When I was in graduate school, we used to talk about how feminism could benefit all people if it succeeded. The idea was not to simply get accommodations for women, but rather to change the systems so that they were more fair and humane for everyone. Special accommodations for women who choose to have children doesn’t fix the fundamental problem of everyone working too damned hard in academia. That many women with little kids cannot manage should be a sign to us that the system is exhausting for all, and needs adjustment.

One might object that women’s biological clocks make for a special case; our fertility drops in the years in which we’re ordinarily trying to get tenure. Well, true, but you know what? Lots of other abilities drop during that time, too: the ability to do extraordinary physical feats like climbing particular mountains or competing in triathalons; the ability to enjoy your youth before you start having to attend regularly to aging parents and your own aging body; the ability to go out and find a partner while you’re still sorta flexible and maybe even mobile.

Why are women’s reproductive clocks special? Why shouldn’t slowed clocks be available to everyone, if they are available to some?

In a weird sort of way, it feels to me lately like special accommodations for women who choose to be mothers is, well, kind of patriarchal in its attitude that women with fertile wombs are special beings unlike any others.

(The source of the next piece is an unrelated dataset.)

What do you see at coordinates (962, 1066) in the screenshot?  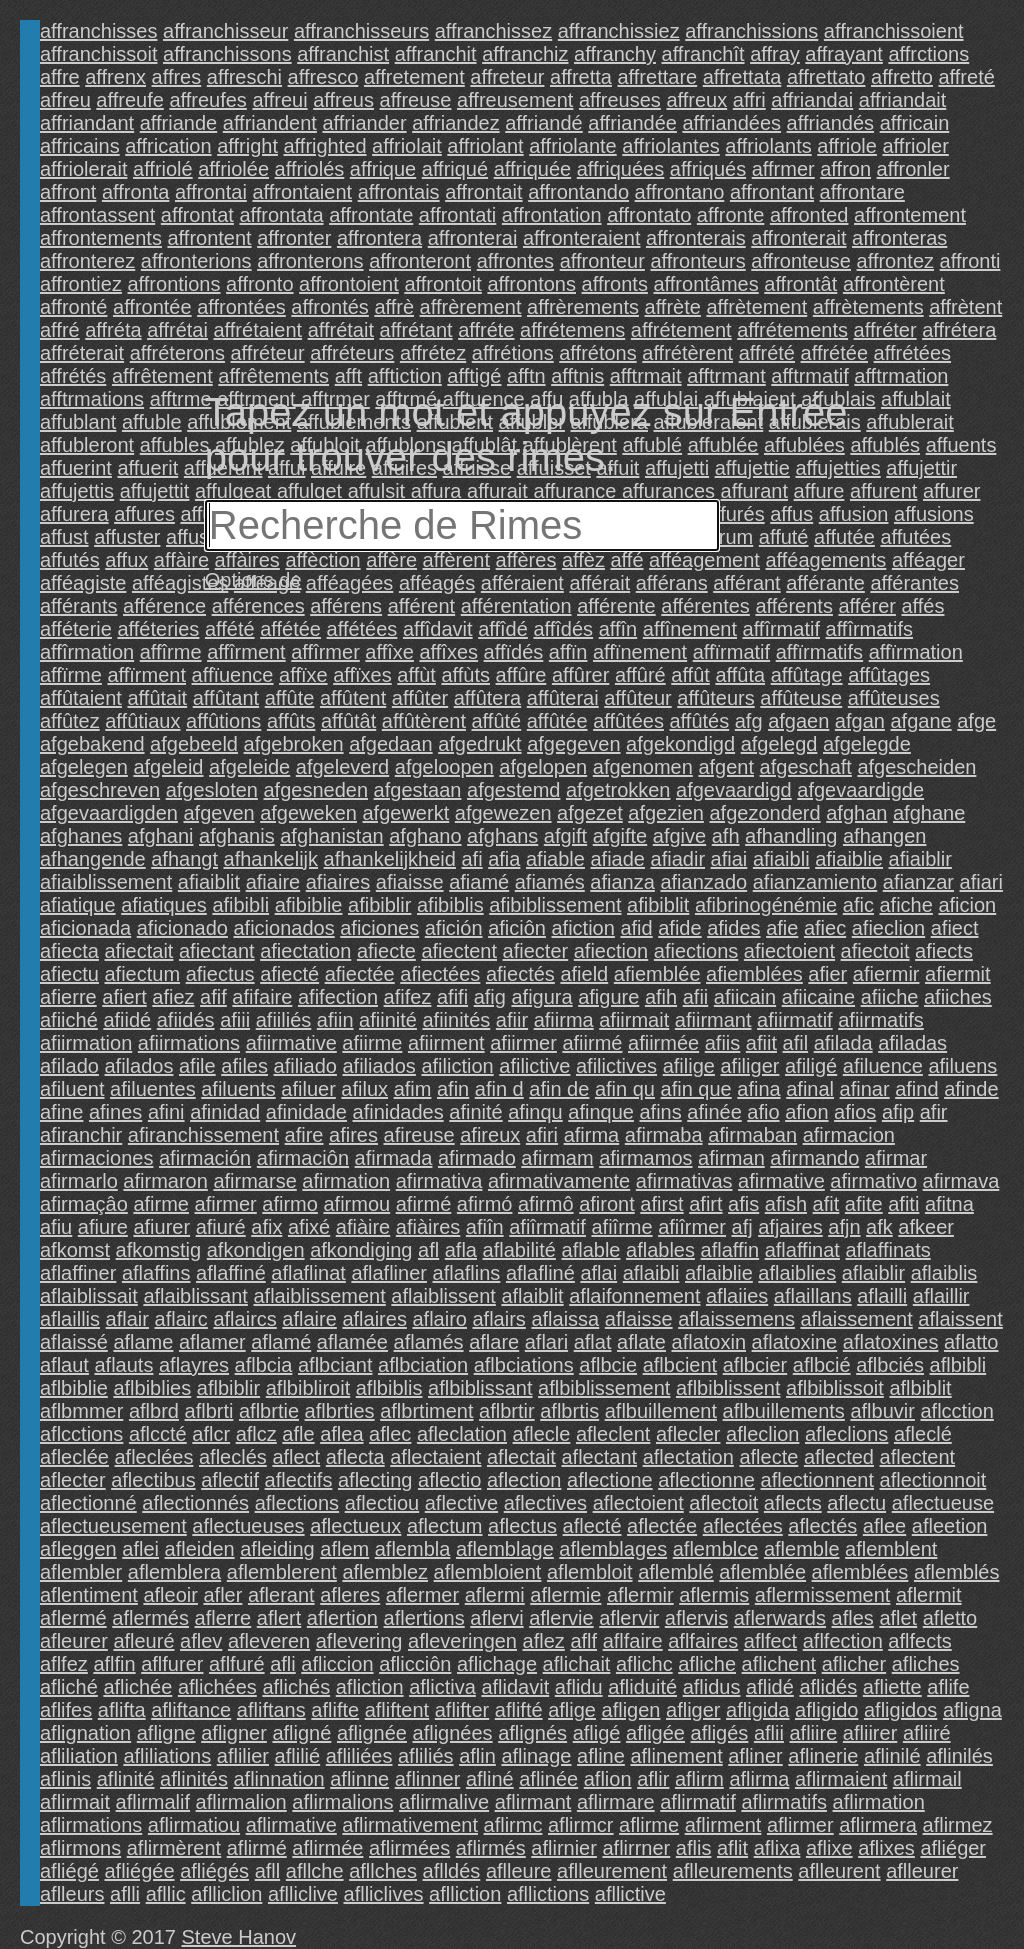 I see `afiluens` at bounding box center [962, 1066].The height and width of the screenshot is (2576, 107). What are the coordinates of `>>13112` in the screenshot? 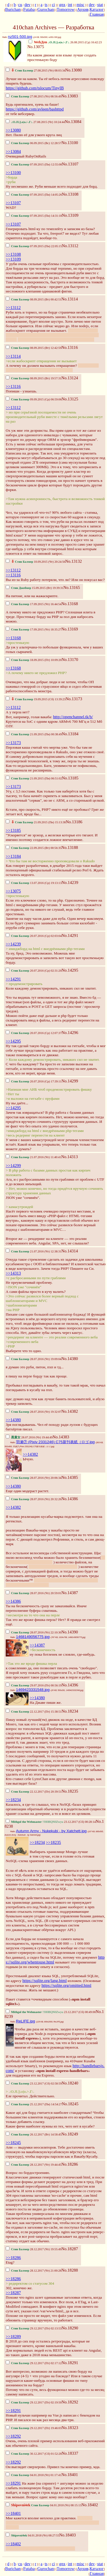 It's located at (13, 307).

I’m tired of us doing the patch-job of fixing the broken academic life by helping only mothers of young children. Yet when I hear people in academia talk about “the work/life balance,” what they’re seemingly always talking about is women with kids trying to manage. The idea is NOT that ALL academics are entitled to (gasp!) time off–time off to have dinner parties, go to movies, go biking, sleep, have pleasurable sex, garden, whatever. No, all we’re entitled to is more self-sacrifice, this time in the form of sacrifice to our children.

Blah. Maybe those of us who “leaked out” just figured out the pipeline wasn’t going to get any more comfortable down the line.

I have academic friends who have griped about colleagues who “aren’t working hard enough.” More and more, I look at those “not working hard enough” academics and think they are doing us all a favor in bringing down the average of what counts as a reasonable work week. I’m not calling for more “deadwood” here. But I am calling for people to go home, not because the kids need to be fed and gotten to field hockey practice, but because we’re entitled to have pleasurable lives that include vast amounts of time spent on things which have absolutely no place on our c.v.’s.

We should not have to live like one biology grad student I met while I was also in grad school; this guy was hiding from his lab-mates the fact that he had gotten a dog. He knew that if they found out he had purposely gotten a dog, they would think he wasn’t serious about his work.

This is a picture from my spring garden. I’ve been weeding.